Required action ->
Filter the data below, keeping only lines that contain "Schloss".
-- Opening Marker --
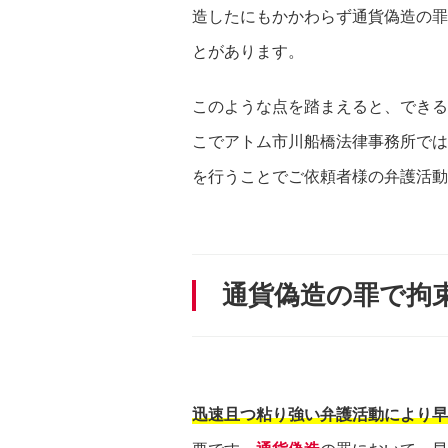
造したにもかかわらず通貨偽造の罪
とがあります。
このような点を踏まえると、できる
こでアトム市川船橋法律事務所では
を行うことでご依頼者様の弁護活動
通貨偽造の罪で拘
迅速且つ粘り強い弁護活動により早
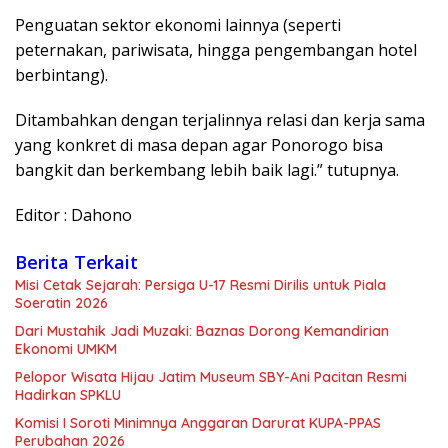
​Penguatan sektor ekonomi lainnya (seperti
peternakan, pariwisata, hingga pengembangan hotel
berbintang).
​Ditambahkan dengan terjalinnya relasi dan kerja sama
yang konkret di masa depan agar Ponorogo bisa
bangkit dan berkembang lebih baik lagi.” tutupnya.
Editor : Dahono
Berita Terkait
Misi Cetak Sejarah: Persiga U-17 Resmi Dirilis untuk Piala
Soeratin 2026
Dari Mustahik Jadi Muzaki: Baznas Dorong Kemandirian
Ekonomi UMKM
Pelopor Wisata Hijau Jatim Museum SBY-Ani Pacitan Resmi
Hadirkan SPKLU
Komisi I Soroti Minimnya Anggaran Darurat KUPA-PPAS
Perubahan 2026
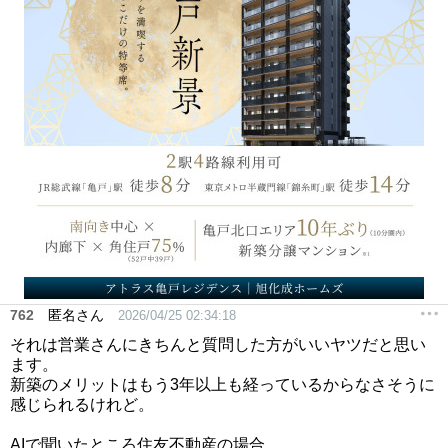
762
匿名さん
2026/04/25 02:34:18
それは営業さんにきちんと質問した方がいいヤツだと思い
ます。
新築のメリットはもう3年以上も経っているからなさそうに
感じられるけれど。
AIで聞いたところ住友不動産の場合、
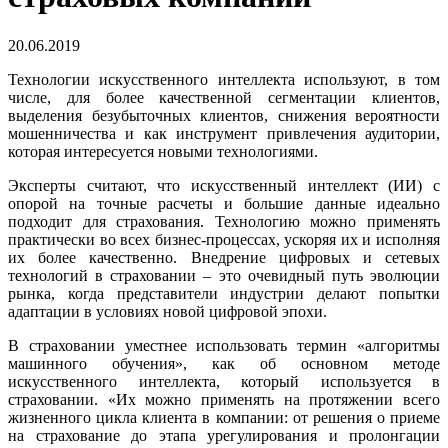
20.06.2019
Технологии искусственного интеллекта используют, в том
числе, для более качественной сегментации клиентов,
выделения безубыточных клиентов, снижения вероятности
мошенничества и как инструмент привлечения аудитории,
которая интересуется новыми технологиями.
Эксперты считают, что искусственный интеллект (ИИ) с
опорой на точные расчеты и большие данные идеально
подходит для страхования. Технологию можно применять
практически во всех бизнес-процессах, ускоряя их и исполняя
их более качественно. Внедрение цифровых и сетевых
технологий в страховании – это очевидный путь эволюции
рынка, когда представители индустрии делают попытки
адаптации в условиях новой цифровой эпохи.
В страховании уместнее использовать термин «алгоритмы
машинного обучения», как об основном методе
искусственного интеллекта, который используется в
страховании. «Их можно применять на протяжении всего
жизненного цикла клиента в компании: от решения о приеме
на страхование до этапа урегулирования и пролонгации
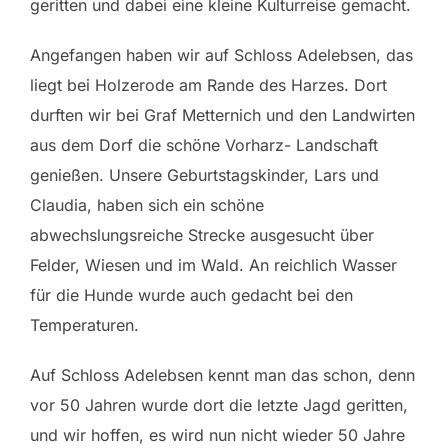
geritten und dabei eine kleine Kulturreise gemacht.
Angefangen haben wir auf Schloss Adelebsen, das
liegt bei Holzerode am Rande des Harzes. Dort
durften wir bei Graf Metternich und den Landwirten
aus dem Dorf die schöne Vorharz- Landschaft
genießen. Unsere Geburtstagskinder, Lars und
Claudia, haben sich ein schöne
abwechslungsreiche Strecke ausgesucht über
Felder, Wiesen und im Wald. An reichlich Wasser
für die Hunde wurde auch gedacht bei den
Temperaturen.
Auf Schloss Adelebsen kennt man das schon, denn
vor 50 Jahren wurde dort die letzte Jagd geritten,
und wir hoffen, es wird nun nicht wieder 50 Jahre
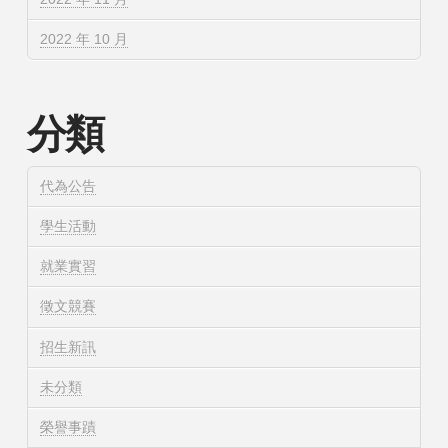
2022 年 10 月
分類
代為公告
學生活動
就業實習
徵文競賽
招生新訊
未分類
榮譽事蹟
-- Closing Marker --
Output below ->
Angefangen haben wir auf Schloss Adelebsen, das
Auf Schloss Adelebsen kennt man das schon, denn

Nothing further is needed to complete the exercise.